Another way we numb is that we make everything that’s uncertain certain. Religion has gone from a belief in faith and mystery to a certainty. Just certain. The more afraid we are, the more vulnerable we are, the more certain we are. This is what politics looks like today. There’s no discourse, there’s no conversation. There’s just blame. You know how blame is described in the research? A way to discharge pain and discomfort.

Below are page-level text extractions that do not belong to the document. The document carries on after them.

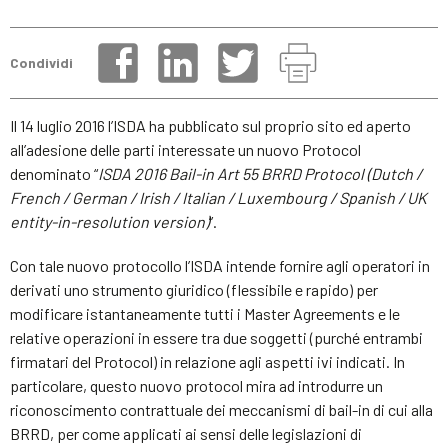
Condividi
Il 14 luglio 2016 l’ISDA ha pubblicato sul proprio sito ed aperto
all’adesione delle parti interessate un nuovo Protocol
denominato “
ISDA 2016 Bail-in Art 55 BRRD Protocol (Dutch /
French / German / Irish / Italian / Luxembourg / Spanish / UK
entity-in-resolution version)
”.
Con tale nuovo protocollo l’ISDA intende fornire agli operatori in
derivati uno strumento giuridico (flessibile e rapido) per
modificare istantaneamente tutti i Master Agreements e le
relative operazioni in essere tra due soggetti (purché entrambi
firmatari del Protocol) in relazione agli aspetti ivi indicati. In
particolare, questo nuovo protocol mira ad introdurre un
riconoscimento contrattuale dei meccanismi di bail-in di cui alla
BRRD, per come applicati ai sensi delle legislazioni di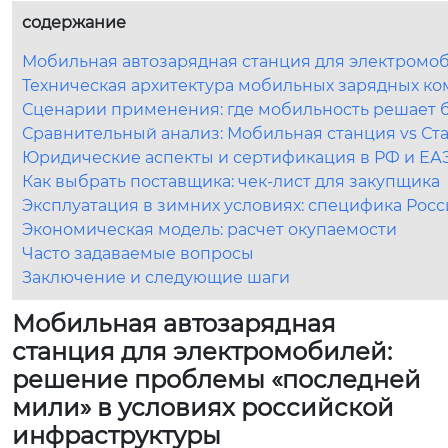
содержание
Мобильная автозарядная станция для электромо
Техническая архитектура мобильных зарядных к
Сценарии применения: где мобильность решает 
Сравнительный анализ: Мобильная станция vs Ст
Юридические аспекты и сертификация в РФ и ЕА
Как выбрать поставщика: чек-лист для закупщика
Эксплуатация в зимних условиях: специфика Рос
Экономическая модель: расчет окупаемости
Часто задаваемые вопросы
Заключение и следующие шаги
Мобильная автозарядная
станция для электромобилей:
решение проблемы «последней
мили» в условиях российской
инфраструктуры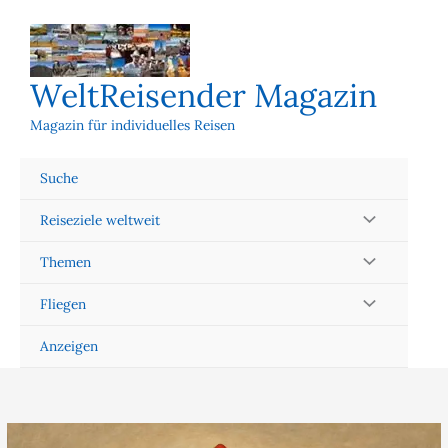
Zum
Inhalt
springen
WeltReisender Magazin
Magazin für individuelles Reisen
Suche
Reiseziele weltweit
Themen
Fliegen
Anzeigen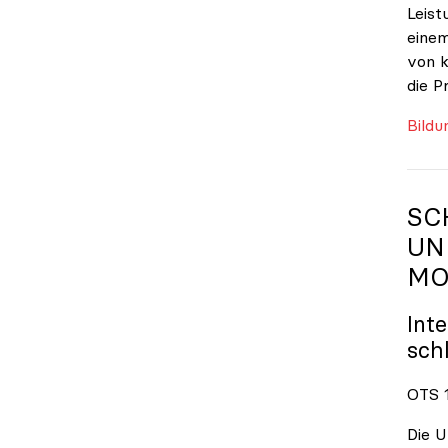
Leist
einem
von k
die P
Bildu
SC
UN
MO
Int
sch
OTS 1
Die U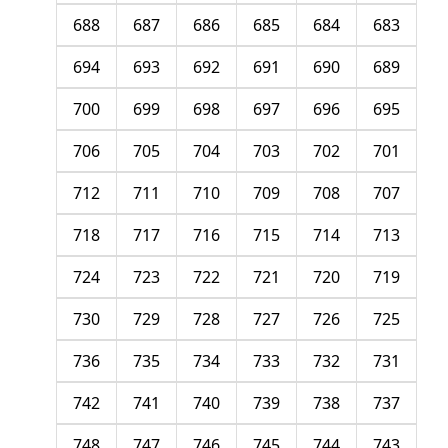
688
687
686
685
684
683
694
693
692
691
690
689
700
699
698
697
696
695
706
705
704
703
702
701
712
711
710
709
708
707
718
717
716
715
714
713
724
723
722
721
720
719
730
729
728
727
726
725
736
735
734
733
732
731
742
741
740
739
738
737
748
747
746
745
744
743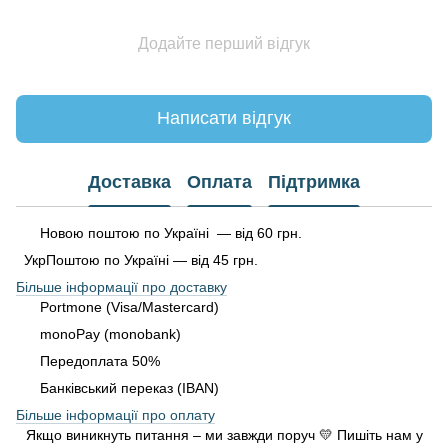
Додайте перший відгук
Написати відгук
Доставка
Оплата
Підтримка
Новою поштою по Україні — від 60 грн.
УкрПоштою по Україні — від 45 грн.
Більше інформації про доставку
Portmone (Visa/Mastercard)
monoPay (monobank)
Передоплата 50%
Банківський переказ (IBAN)
Більше інформації про оплату
Якщо виникнуть питання – ми завжди поруч 💛 Пишіть нам у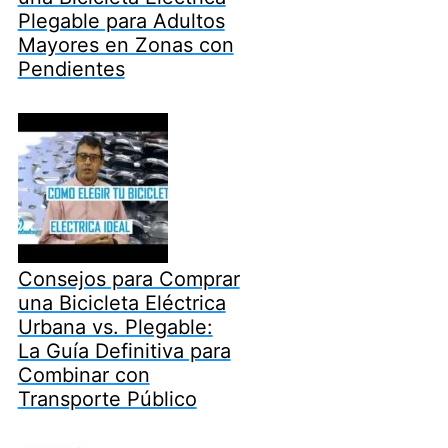
Plegable para Adultos
Mayores en Zonas con
Pendientes
Consejos para Comprar
una Bicicleta Eléctrica
Urbana vs. Plegable:
La Guía Definitiva para
Combinar con
Transporte Público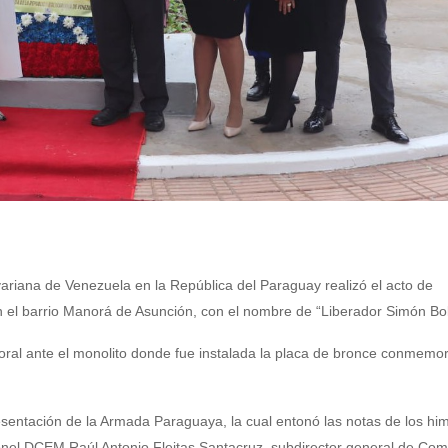
ivariana de Venezuela en la República del Paraguay realizó el acto de
 el barrio Manorá de Asunción, con el nombre de “Liberador Simón Bol
loral ante el monolito donde fue instalada la placa de bronce conmemor
esentación de la Armada Paraguaya, la cual entonó las notas de los hi
ronel DCEM Raúl Antonio Fleitas Santacruz, subdirector general de Co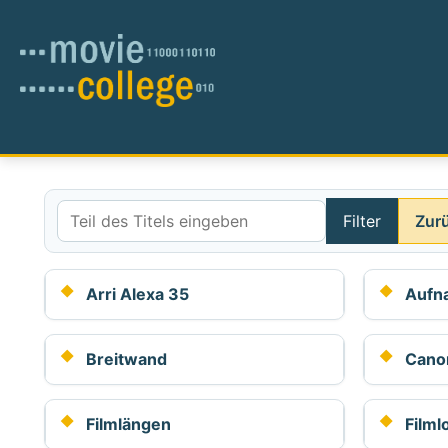
Filter
Zur
Teil des Titels eingeben
Arri Alexa 35
Aufn
Breitwand
Canon
Filmlängen
Filml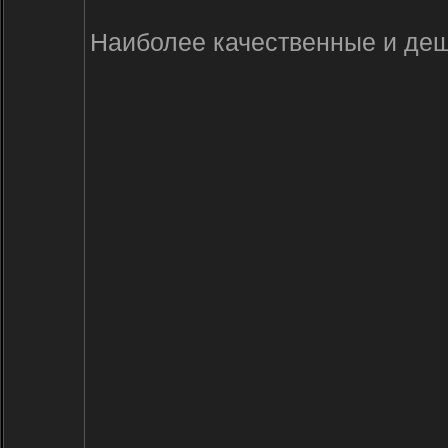
Наиболее качественные и деше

We perfect. If there’s anyone who wants their life to look like this, it would be me. But it doesn’t work. And most dangerously of all, we try to perfect our children. Let me tell you what we think about children. Children are wired for struggle when they get here. When you hold those perfect little babies in your hands, our job is not to say “Look at her, she’s perfect. My job is to keep her always perfect, and make sure she makes the tennis team by fifth grade and gets into Yale by seventh grade.” That’s not our job. Our job is to look at her and say you know what? You’re imperfect, and you’re wired for struggle, but you are worthy of love and belonging. That’s our job. Give us a generation of kids raised like that and I think we won’t see a lot of the problems we’re experiencing today.
We pretend. We pretend what we do doesn’t have an effect on people. We do that in our personal lives, we do that on a corporate level, whether it’s a bailout, an oil spill, a recall, we pretend like what we’re doing doesn’t have a huge impact on other connected people.